Le second geste serait d'adhérer au Code de conduite contre
la prolifération des missiles balistiques, adopté en 2002 à la Haye. Ce code
oblige, pour l'essentiel, les signataires à faire connaître chaque année les
lignes générales de leurs programmes de missiles balistiques et de lanceurs
spatiaux, ainsi que les sites de lancement utilisés, et à notifier à l'avance
les tirs prévus. A l'époque de l'observation satellitaire, ces simples mesures
de transparence ne pèseraient en rien sur les choix de l'Iran en matière balistique.
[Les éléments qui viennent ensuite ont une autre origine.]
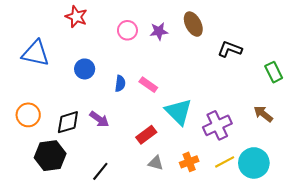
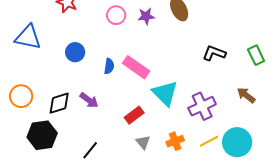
black L-shape: (230, 49) -> (214, 53), moved
pink rectangle: (148, 85) -> (136, 67), size x1.5
gray triangle: (156, 163) -> (143, 142), turned 35

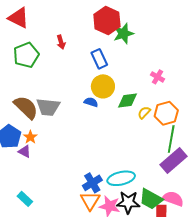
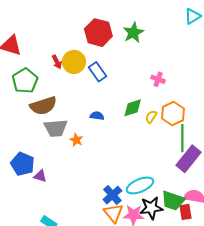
green star: (123, 34) -> (133, 33), moved
yellow circle: (103, 86) -> (74, 62), moved
brown semicircle: (26, 107) -> (43, 106), moved, turned 128
orange star: (30, 137) -> (76, 140), moved

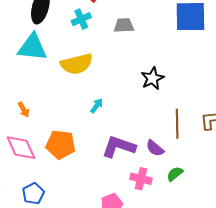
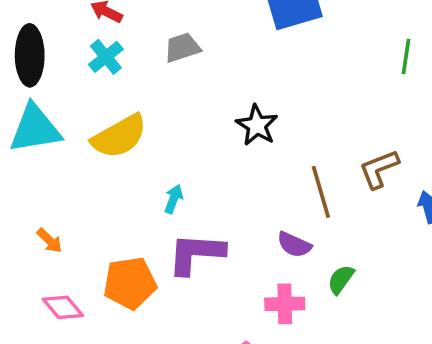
purple L-shape: (119, 147) -> (196, 254), moved
pink diamond: (21, 148) -> (63, 307), size x0.7

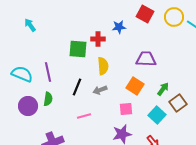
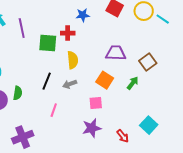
blue star: (119, 27) -> (83, 15), moved
purple line: (48, 72) -> (22, 28), moved
brown square: (178, 103) -> (148, 62), moved
cyan square: (157, 115) -> (149, 125), moved
pink line: (84, 116) -> (54, 110), turned -56

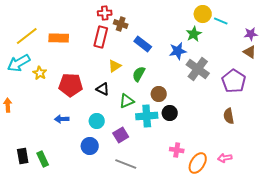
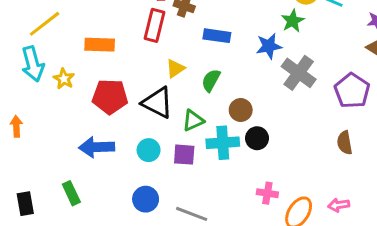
orange rectangle: (59, 38) -> (100, 45), moved
blue rectangle: (143, 44) -> (217, 36), turned -30
cyan arrow: (19, 63) -> (33, 64), turned -75
black triangle: (103, 89) -> (157, 103), size x1.6
blue arrow: (62, 119) -> (97, 147), size x1.6
purple square: (121, 135) -> (184, 155), moved, turned 35
blue circle: (90, 146) -> (146, 199), moved
black rectangle: (23, 156) -> (25, 204), moved
green rectangle: (43, 159) -> (71, 193), moved

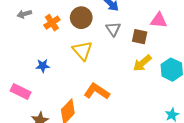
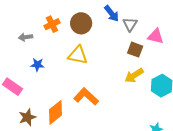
gray arrow: (24, 14) -> (26, 37), moved
gray triangle: (113, 29) -> (130, 24), moved
yellow triangle: (82, 50) -> (78, 55), turned -45

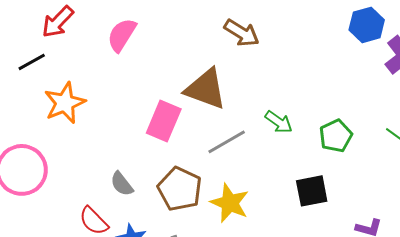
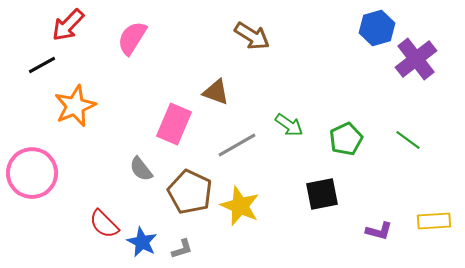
brown triangle: (206, 89) -> (216, 92), size x0.6
gray semicircle: (122, 184) -> (141, 169), moved

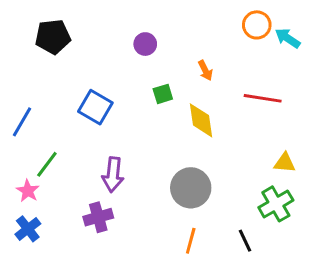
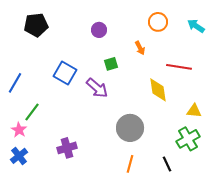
orange circle: (257, 25) -> (158, 22), moved
yellow diamond: (201, 120) -> (158, 90), moved
purple arrow: (113, 175) -> (97, 88), moved, turned -55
Les programmes en ce domaine, sont gérés, comme on le sait, par les Pasdaran.
Rouhani devrait pouvoir vaincre les résistances de ces derniers. Il y était,
après tout, parvenu en 2003, lorsqu'il s'occupait du dossier nucléaire et qu'il
avait obtenu des Pasdaran l'arrêt de leurs activités nucléaires non déclarées.
S'il réussissait, l'Iran, là encore, se placerait en pointe dans sa région
puisqu'aucun pays de la Péninsule arabique n'a encore adhéré à ce code de
conduite, non plus que l'Égypte, la Jordanie, Israël, le Liban, ou la Syrie.
Le rôle de l'Europe
Si l'on poursuit la prospective, il faudrait alors que de
tels gestes soient à la fois encouragés et suivis de retour. Il n'est guère
possible dans l'immédiat d'attendre quoi que ce soit des États-Unis,
sinon le maintien en vie de l'accord nucléaire de 2015, ce qui serait déjà
beaucoup. Israël devrait déjà trouver dans ces signaux l'indication que l'Iran
ne souhaite plus se positionner en "menace existentielle" de l'État
hébreu, ce qui d'ailleurs embarrasserait plutôt M.Netanyahu. l'Europe, elle, a
les moyens d'œuvrer, sur de telles bases, à une détente entre l'Iran et le
monde extérieur. Voilà un chantier qui devrait pouvoir mobiliser la nouvelle
administration française, si elle souhaite contribuer, comme elle l'a laissé
entendre, aux progrès de la paix au Moyen-Orient.